Entendons sa voix qui tonne « Vous avez cru qu’il vous suffirait de visiter Dieu le dimanche pour être libres de vos journées. Vous avez pensé que quelques génuflexions le paieraient bien assez de votre insouciance criminelle »

Le début de notre moment Paneloux commence avec les discours d’Emmanuel Macron et Edouard Philippe pour expliquer aux Français combien ils étaient coupables de se retrouver à des terrasses de café ou dans des parcs.

Ils faisaient montre d’une insouciance criminelle, car ils laissaient le virus se répandre et aggraver le malheur des soignants. Et de manière martiale, puisque nous sommes en guerre, ils annonçaient la fermeture des écoles, puis des restaurants et bien d’autres commerces. La ville a désormais des airs de couvre-feux.  La vie s’est retirée ; le bonheur des terrasses, le plaisir de circuler, de se croiser, de flâner ont capitulé.

Mais quelques jours plus tôt, le chef de l’État faisait le fier au théâtre et invitait les Français à continuer à vivre, mais sans la moindre décence faisait la leçon de civisme, dans les jours qui ont suivi.
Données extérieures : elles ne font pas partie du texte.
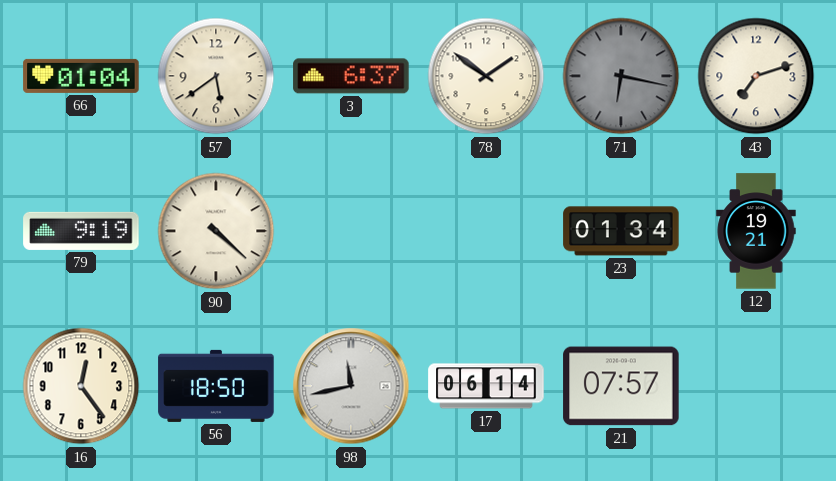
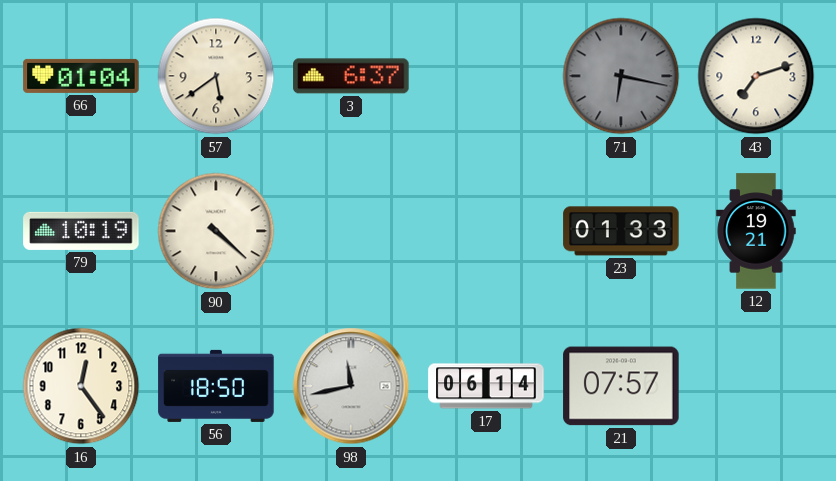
78: 1:51 -> none
79: 9:19 -> 10:19
23: 01:34 -> 01:33
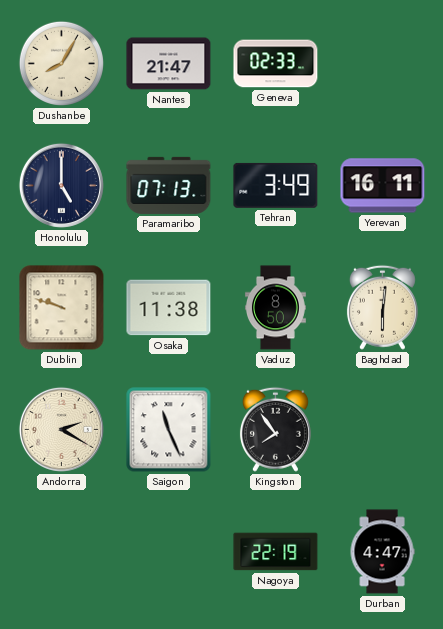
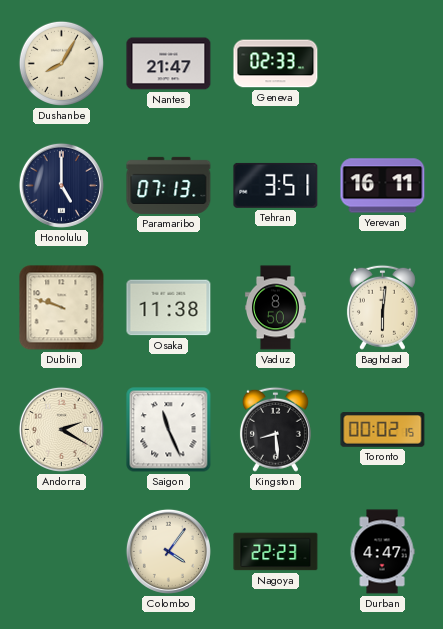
Tehran: 3:49 -> 3:51
Kingston: 7:54 -> 8:29
Toronto: none -> 00:02
Colombo: none -> 4:06
Nagoya: 22:19 -> 22:23
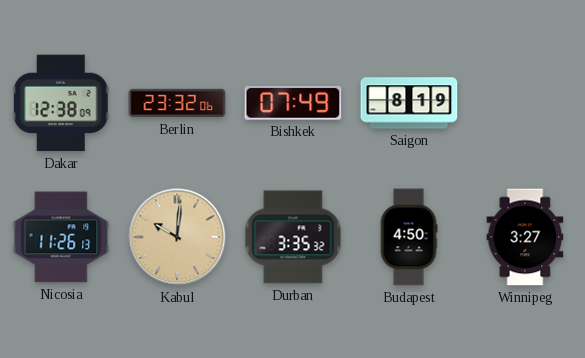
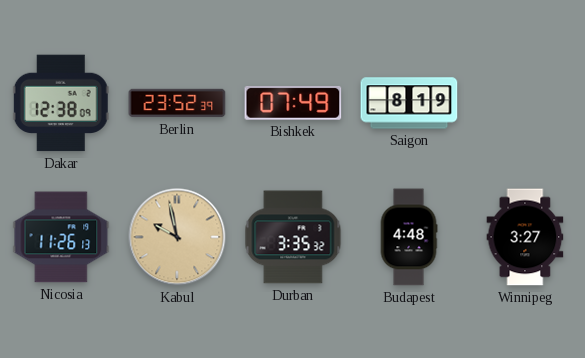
Berlin: 23:32 -> 23:52
Kabul: 10:01 -> 9:58
Budapest: 4:50 -> 4:48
Nous étions les coupables, nous étions légers face à l’évènement, le gouvernement exhortait les Français à bien se comporter, et à avoir les bons gestes sanitaires. Mais le communiqué de presse des collectifs Inter-Hôpitaux et Inter-Urgences du 19 mars 2020 affirmait avec lucidité

« Le ministre répond : « la meilleure prime que l’on peut donner aux soignants c’est de respecter les gestes sanitaires ».

Non, la meilleure récompense pour le travail exceptionnel que tous les personnels hospitaliers fournissent au quotidien pour prendre soin des patients, et pas seulement en situation de crise, doit être reconnue. Le salaire des infirmier.es ne peut demeurer au 28eme rang sur 32 pays de l’OCDE. »

Certes, il ne s’agit pas d’exonérer les individus de leurs responsabilités individuelles, car il appartient à chacun de jouer un rôle pour éviter la propagation du virus.

Mais la rengaine libérale est connue, tout est affaire de comportement individuel. Trouver un emploi, rien de plus facile : traverser une rue.  Combattre un virus rien de plus facile :  rester chez soi et respecter les gestes barrières.

Le discours libéral est habile, car rien de mieux que de camoufler l’échec des gouvernements, leurs fautes, leur incapacité à préparer la nation à cette pandémie.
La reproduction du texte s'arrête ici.